When Albert Einstein’s dear friend Michele Besso died, Einstein wrote the following to his sister:

“Michele has left this strange world a little before me. This means nothing. People like us, who believe in physics, know that the distinction between past, present, and future is nothing more than a persistent, stubborn illusion.”

One of the things I’ve been fascinated by is how new knowledge goes from avant-garde to commonplace — things covered in scientific papers to things discussed at Starbucks. Concepts like space travel that would have been regarded as impossible fantasy in the 18th or 19th Century become something that a private citizen can do (Jeff Bezos), given enough money. You can go to a movie like Star Wars and immediately accept the premise, having learned “the rules” of Star Wars through the transmission of shared culture at the movies.

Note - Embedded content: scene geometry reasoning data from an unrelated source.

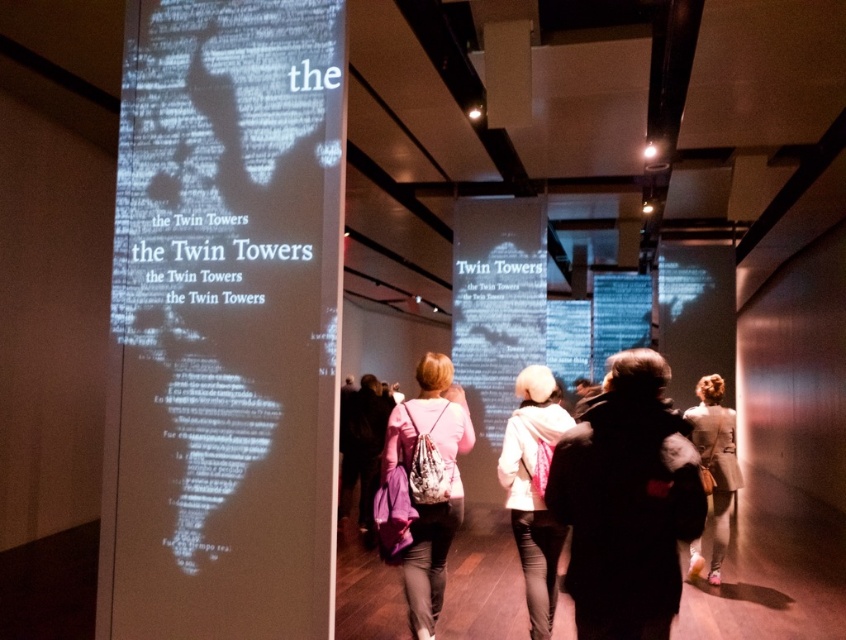 Question: Observing the image, what is the correct spatial positioning of white fleece jacket at center in reference to light beige coat at lower right?

Choices:
 (A) below
 (B) above

Answer: (B)

Question: Does white fleece jacket at center have a smaller size compared to light beige coat at lower right?

Choices:
 (A) no
 (B) yes

Answer: (B)

Question: Which of these objects is positioned closest to the pink fabric bag at center?

Choices:
 (A) light beige coat at lower right
 (B) black fuzzy coat at center
 (C) white fleece jacket at center

Answer: (C)

Question: Estimate the real-world distances between objects in this image. Which object is closer to the light beige coat at lower right?

Choices:
 (A) white fleece jacket at center
 (B) black fuzzy coat at center
 (C) pink fabric bag at center

Answer: (A)

Question: In this image, where is black fuzzy coat at center located relative to light beige coat at lower right?

Choices:
 (A) left
 (B) right

Answer: (A)

Question: Which point is closer to the camera?

Choices:
 (A) white fleece jacket at center
 (B) black fuzzy coat at center

Answer: (B) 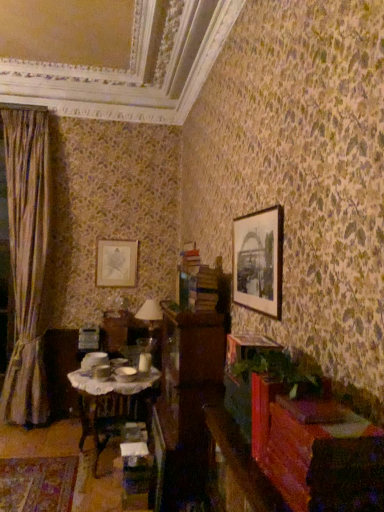 Where is `silky beige curtain at left`? The width and height of the screenshot is (384, 512). silky beige curtain at left is located at coordinates (27, 261).

The image size is (384, 512). I want to click on wooden dresser at center, so click(187, 387).

Describe the element at coordinates (187, 387) in the screenshot. The height and width of the screenshot is (512, 384). I see `wooden dresser at center` at that location.

You are a GUI agent. You are given a task and a screenshot of the screen. Output one action in this format:
    pyautogui.click(x=<x>, y=<y>)
    Task: Click on the matte gold picture frame at upper left, placed as the second picture frame when sorted from front to back
    Image resolution: width=384 pixels, height=512 pixels.
    Given the screenshot: What is the action you would take?
    pyautogui.click(x=116, y=263)

Could you tell me if matte gold picture frame at upper left, placed as the second picture frame when sorted from front to back, is facing silky beige curtain at left?

No, matte gold picture frame at upper left, placed as the second picture frame when sorted from front to back, is not aimed at silky beige curtain at left.

This screenshot has width=384, height=512. Find the location of `the 1st picture frame positioned above the silky beige curtain at left (from a real-world perspective)`. the 1st picture frame positioned above the silky beige curtain at left (from a real-world perspective) is located at coordinates (116, 263).

From the image's perspective, is matte gold picture frame at upper left, the 2th picture frame from the right, on silky beige curtain at left?

Indeed, from the image's perspective, matte gold picture frame at upper left, the 2th picture frame from the right, is shown above silky beige curtain at left.

Would you say matte gold picture frame at upper left, which is counted as the 1th picture frame, starting from the left, is to the left or to the right of silky beige curtain at left in the picture?

Clearly, matte gold picture frame at upper left, which is counted as the 1th picture frame, starting from the left, is on the right of silky beige curtain at left in the image.

Considering the positions of objects silky beige curtain at left and matte black picture frame at upper right, the 2th picture frame in the back-to-front sequence, in the image provided, who is in front, silky beige curtain at left or matte black picture frame at upper right, the 2th picture frame in the back-to-front sequence,?

matte black picture frame at upper right, the 2th picture frame in the back-to-front sequence.

Visually, is silky beige curtain at left positioned to the left or to the right of matte black picture frame at upper right, positioned as the second picture frame in left-to-right order?

From the image, it's evident that silky beige curtain at left is to the left of matte black picture frame at upper right, positioned as the second picture frame in left-to-right order.

From a real-world perspective, is silky beige curtain at left above or below matte black picture frame at upper right, placed as the 1th picture frame when sorted from right to left?

From a real-world perspective, silky beige curtain at left is physically below matte black picture frame at upper right, placed as the 1th picture frame when sorted from right to left.

Could you tell me if silky beige curtain at left is facing matte black picture frame at upper right, the 1th picture frame viewed from the front?

No, silky beige curtain at left is not aimed at matte black picture frame at upper right, the 1th picture frame viewed from the front.

Is silky beige curtain at left shorter than matte glass table lamp at center?

No.

This screenshot has height=512, width=384. I want to click on table lamp that appears below the silky beige curtain at left (from the image's perspective), so click(x=149, y=326).

From a real-world perspective, is silky beige curtain at left positioned above or below matte glass table lamp at center?

Clearly, from a real-world perspective, silky beige curtain at left is above matte glass table lamp at center.

Considering the relative positions of matte glass table lamp at center and matte black picture frame at upper right, the 2th picture frame in the back-to-front sequence, in the image provided, is matte glass table lamp at center behind matte black picture frame at upper right, the 2th picture frame in the back-to-front sequence,?

Yes, the depth of matte glass table lamp at center is greater than that of matte black picture frame at upper right, the 2th picture frame in the back-to-front sequence.

Is matte glass table lamp at center facing towards matte black picture frame at upper right, placed as the 1th picture frame when sorted from right to left?

Yes.

What's the angular difference between matte glass table lamp at center and matte black picture frame at upper right, the 2th picture frame in the back-to-front sequence,'s facing directions?

85.1 degrees.

Which object is positioned more to the right, matte glass table lamp at center or matte black picture frame at upper right, the 1th picture frame viewed from the front?

From the viewer's perspective, matte black picture frame at upper right, the 1th picture frame viewed from the front, appears more on the right side.

Looking at this image, is matte gold picture frame at upper left, which is counted as the 1th picture frame, starting from the left, directly adjacent to matte glass table lamp at center?

matte gold picture frame at upper left, which is counted as the 1th picture frame, starting from the left, and matte glass table lamp at center are clearly separated.

How distant is matte gold picture frame at upper left, the first picture frame viewed from the back, from matte glass table lamp at center?

They are 1.09 meters apart.

Image resolution: width=384 pixels, height=512 pixels. What are the coordinates of `picture frame on the left of matte glass table lamp at center` in the screenshot? It's located at (116, 263).

Is matte gold picture frame at upper left, the 2th picture frame from the right, thinner than wooden dresser at center?

Yes, matte gold picture frame at upper left, the 2th picture frame from the right, is thinner than wooden dresser at center.

Does point (105, 286) lie in front of point (198, 400)?

No.

Which is behind, matte gold picture frame at upper left, placed as the second picture frame when sorted from front to back, or wooden dresser at center?

matte gold picture frame at upper left, placed as the second picture frame when sorted from front to back, is further away from the camera.

Which object is closer to the camera, wooden dresser at center or matte glass table lamp at center?

wooden dresser at center is closer to the camera.

The image size is (384, 512). I want to click on table lamp that is behind the wooden dresser at center, so click(149, 326).

From the image's perspective, does wooden dresser at center appear higher than matte glass table lamp at center?

Actually, wooden dresser at center appears below matte glass table lamp at center in the image.

Which point is more forward, (187,412) or (156,341)?

Positioned in front is point (187,412).

At what (x,y) coordinates should I click in order to perform the action: click on curtain in front of the matte gold picture frame at upper left, the first picture frame viewed from the back. Please return your answer as a coordinate pair (x, y). The height and width of the screenshot is (512, 384). Looking at the image, I should click on (27, 261).

Identify the location of picture frame that is the 2nd object located above the silky beige curtain at left (from the image's perspective). The width and height of the screenshot is (384, 512). (259, 261).

Looking at the image, which one is located closer to silky beige curtain at left, matte glass table lamp at center or wooden table with lace cloth at center?

wooden table with lace cloth at center lies closer to silky beige curtain at left than the other object.

Looking at the image, which one is located further to silky beige curtain at left, wooden table with lace cloth at center or matte glass table lamp at center?

Based on the image, matte glass table lamp at center appears to be further to silky beige curtain at left.

Estimate the real-world distances between objects in this image. Which object is further from silky beige curtain at left, matte black picture frame at upper right, placed as the 1th picture frame when sorted from right to left, or wooden dresser at center?

Among the two, matte black picture frame at upper right, placed as the 1th picture frame when sorted from right to left, is located further to silky beige curtain at left.

Estimate the real-world distances between objects in this image. Which object is further from matte glass table lamp at center, wooden table with lace cloth at center or silky beige curtain at left?

Among the two, silky beige curtain at left is located further to matte glass table lamp at center.

Considering their positions, is wooden table with lace cloth at center positioned further to matte gold picture frame at upper left, the first picture frame viewed from the back, than wooden dresser at center?

Among the two, wooden dresser at center is located further to matte gold picture frame at upper left, the first picture frame viewed from the back.

Considering their positions, is matte glass table lamp at center positioned further to matte gold picture frame at upper left, placed as the second picture frame when sorted from front to back, than matte black picture frame at upper right, the 2th picture frame in the back-to-front sequence?

Among the two, matte black picture frame at upper right, the 2th picture frame in the back-to-front sequence, is located further to matte gold picture frame at upper left, placed as the second picture frame when sorted from front to back.

Estimate the real-world distances between objects in this image. Which object is further from matte gold picture frame at upper left, which is counted as the 1th picture frame, starting from the left, wooden table with lace cloth at center or matte black picture frame at upper right, the 2th picture frame in the back-to-front sequence?

Among the two, matte black picture frame at upper right, the 2th picture frame in the back-to-front sequence, is located further to matte gold picture frame at upper left, which is counted as the 1th picture frame, starting from the left.

Based on their spatial positions, is silky beige curtain at left or wooden table with lace cloth at center further from wooden dresser at center?

Among the two, silky beige curtain at left is located further to wooden dresser at center.

Find the location of `dresser between matte black picture frame at upper right, the 2th picture frame in the back-to-front sequence, and wooden table with lace cloth at center, in the vertical direction`. dresser between matte black picture frame at upper right, the 2th picture frame in the back-to-front sequence, and wooden table with lace cloth at center, in the vertical direction is located at coordinates (187, 387).

Locate an element on the screen. curtain between matte black picture frame at upper right, positioned as the second picture frame in left-to-right order, and matte glass table lamp at center from front to back is located at coordinates (27, 261).

Where is `table lamp positioned between wooden dresser at center and matte gold picture frame at upper left, placed as the second picture frame when sorted from front to back, from near to far`? table lamp positioned between wooden dresser at center and matte gold picture frame at upper left, placed as the second picture frame when sorted from front to back, from near to far is located at coordinates (149, 326).

This screenshot has height=512, width=384. Find the location of `table between matte black picture frame at upper right, placed as the 1th picture frame when sorted from right to left, and matte gold picture frame at upper left, which is counted as the 1th picture frame, starting from the left, in the front-back direction`. table between matte black picture frame at upper right, placed as the 1th picture frame when sorted from right to left, and matte gold picture frame at upper left, which is counted as the 1th picture frame, starting from the left, in the front-back direction is located at coordinates (112, 403). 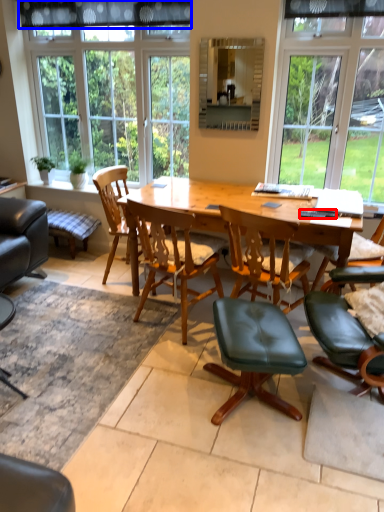 Question: Which point is closer to the camera, remote control (highlighted by a red box) or curtain (highlighted by a blue box)?

Choices:
 (A) remote control
 (B) curtain

Answer: (A) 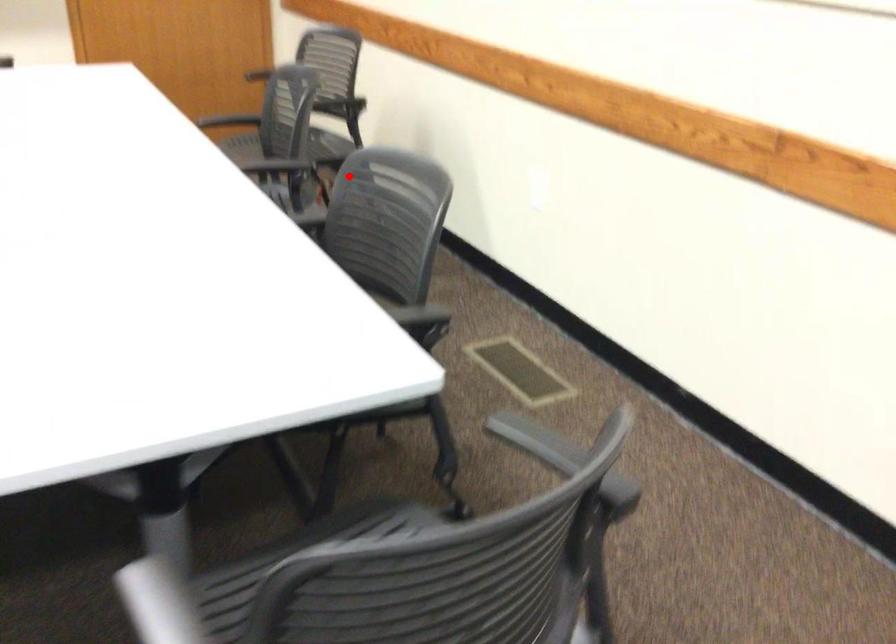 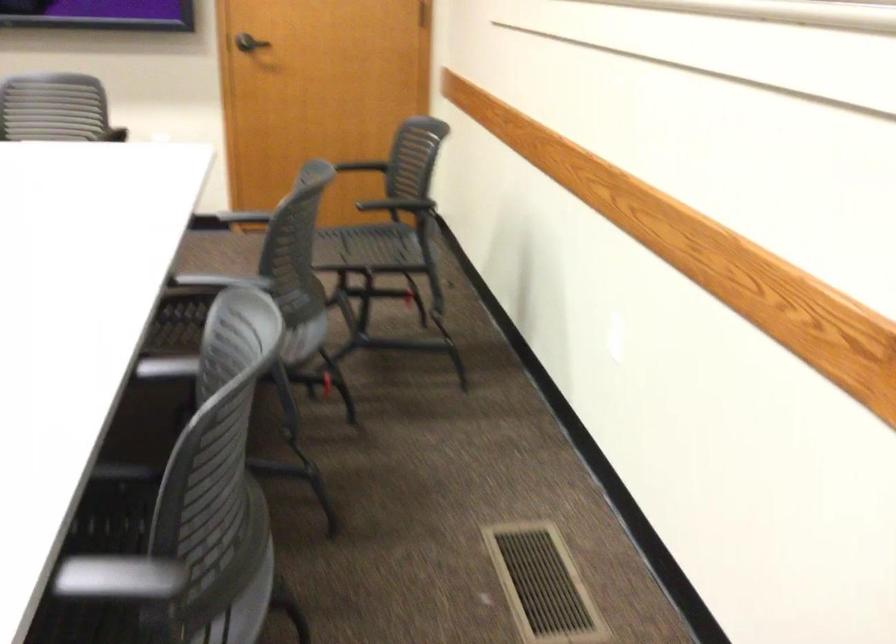 Question: I am providing you with two images of the same scene from different viewpoints. A red point is shown in image1. For the corresponding object point in image2, is it positioned nearer or farther from the camera?

Choices:
 (A) Nearer
 (B) Farther

Answer: (A) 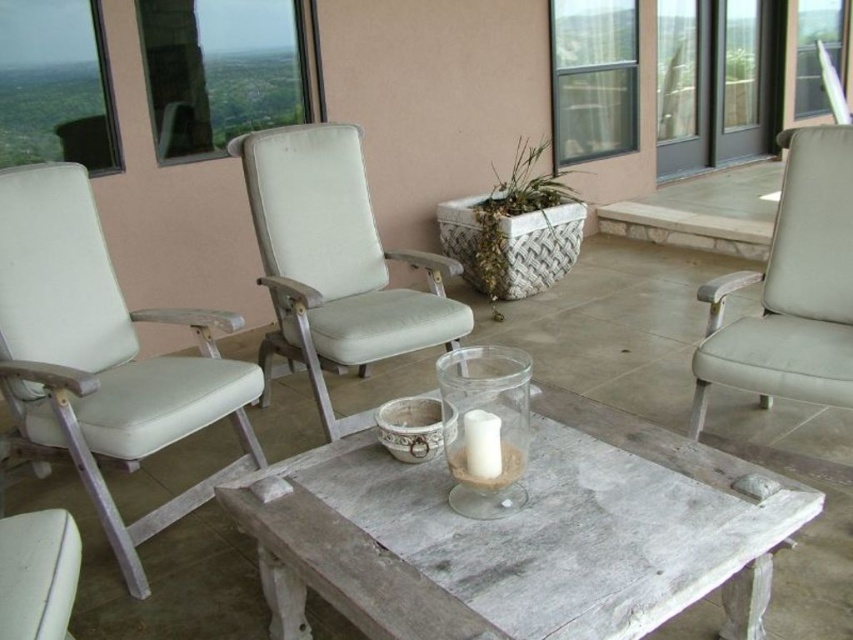 You are sitting on the white fabric armchair at center and want to place your drink on the white distressed wood table at center. Can you easily reach the table from your current position?

The white distressed wood table at center is closer to the viewer than the white fabric armchair at center, so yes, you can easily reach the table from your current position as it is nearer to you.

You are standing at the edge of the patio and want to walk towards the point labeled as point (705, 547). Which direction should you move relative to the other point labeled point (792, 248)?

Point (705, 547) is in front of point (792, 248), so you should move towards the direction of point (705, 547) which is closer to you compared to point (792, 248).

You are standing at the point marked as point (640, 424) and want to reach the entrance of the patio. The entrance is located 1.89 meters away from your current position. If you walk straight towards the entrance, will you pass by any objects on your way?

The entrance is 1.89 meters away from point (640, 424), so walking straight towards it would not pass by any objects since the distance matches exactly the separation between them. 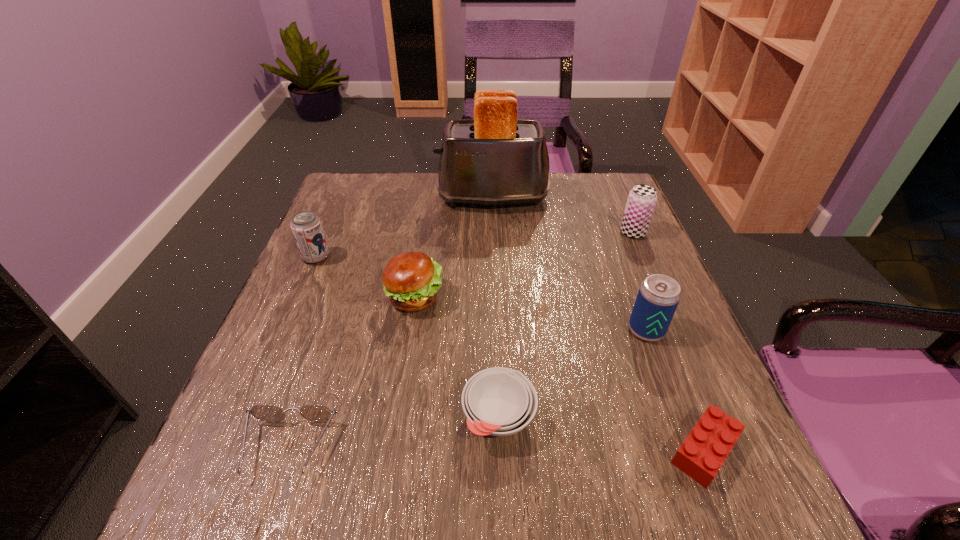 You are a GUI agent. You are given a task and a screenshot of the screen. Output one action in this format:
    pyautogui.click(x=<x>, y=<y>)
    Task: Click on the vacant space at the right edge of the desktop
    The height and width of the screenshot is (540, 960).
    Given the screenshot: What is the action you would take?
    pyautogui.click(x=594, y=222)

In the image, there is a desktop. Where is `vacant region at the far left corner`? The image size is (960, 540). vacant region at the far left corner is located at coordinates coord(358,218).

This screenshot has height=540, width=960. Identify the location of free location at the far right corner of the desktop. (609, 212).

In order to click on vacant point located between the second farthest object and the leftmost beer can in this screenshot , I will do `click(474, 245)`.

The image size is (960, 540). I want to click on free space that is in between the third farthest object and the toaster, so click(x=404, y=228).

The image size is (960, 540). What are the coordinates of `empty space between the spectacles and the sixth nearest object` in the screenshot? It's located at (302, 353).

Image resolution: width=960 pixels, height=540 pixels. I want to click on unoccupied area between the toaster and the Lego, so click(598, 324).

Where is `free space between the leftmost beer can and the seventh nearest object`? The height and width of the screenshot is (540, 960). free space between the leftmost beer can and the seventh nearest object is located at coordinates (474, 245).

I want to click on vacant space in between the hamburger and the spectacles, so click(x=351, y=373).

Locate an element on the screen. blank region between the second farthest object and the Lego is located at coordinates (668, 341). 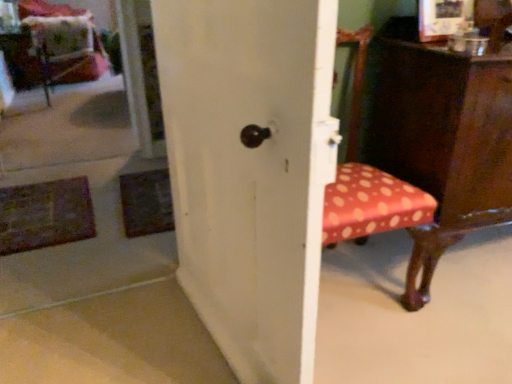 Identify the location of blank space to the left of white matte door at center. Image resolution: width=512 pixels, height=384 pixels. (125, 344). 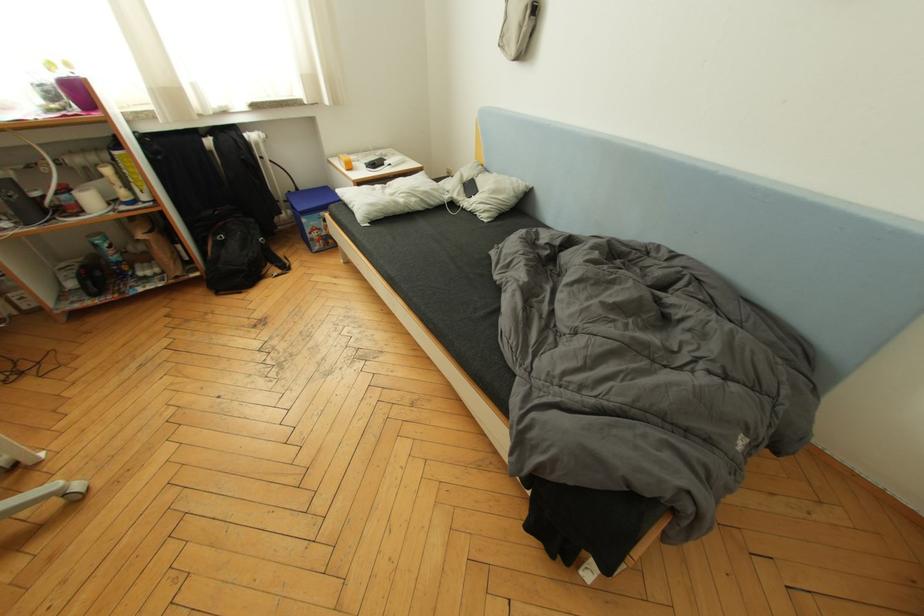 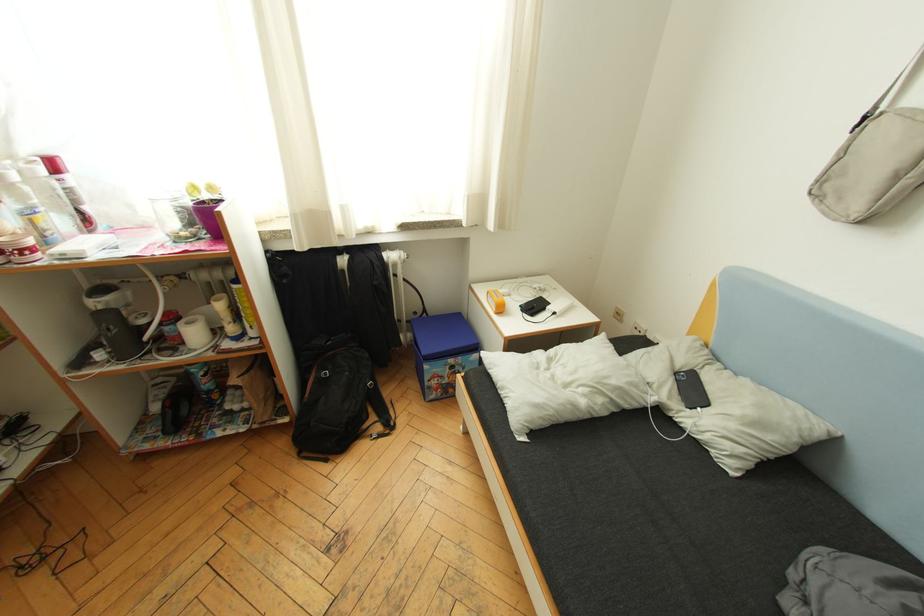 What movement of the cameraman would produce the second image?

It may not be accurate, but it’s a start.

Or electricity. The early work of Newton led to Faraday, which led to Tesla (the scientist, not the car). Now no one hardly thinks twice about the miracle of plugging wires into an outlet, and having a bunch of electrons delivered over distance (alternating current; take that, Edison!) via copper wire to light or heat your home. We’re just on the verge of having the masses accept that you can charge your car with that same march of electrons.

Take the Internet. Please. In the early 90s, who would have guessed that for so many people around the world, the numeric pattern of four sets of three numbers separated by periods (127.0.0.1) would have meaning? These bits of information have been transmitted to us all by a shared culture.

This brings me back to where we began, with Einstein’s tribute to his friend.

Einstein grieved for his departed friend, but took comfort in his belief in additional versions of reality, and in at least one, Besso was still around. One moment of change in Besso’s life (we could never know which one) would lead to a different path for Besso. Turning down a different street for example would create a branch in the universe which would perhaps lead to a different outcome than in many, many, many, other Besso-included universes.

The physicist Brian Greene describes parallel universes as shuffling a deck of cards. No matter how much you shuffle, you keep seeing the same cards over time. “If you shuffle that deck enough times, the orders will have to repeat. Similarly, with an infinite universe and only a finite number of complexions of matter, the way in which matter arranges itself has to repeat.”

Embedded in his tribute is Einstein beginning to flirt with the Theory of Everything. The Theory of Everything is the reconciling of his Theory of General Relativity with String Theory, which any recent fan of The Avengers movies will tell you, has a cinematic version: parallel universes, aka the Multiverse.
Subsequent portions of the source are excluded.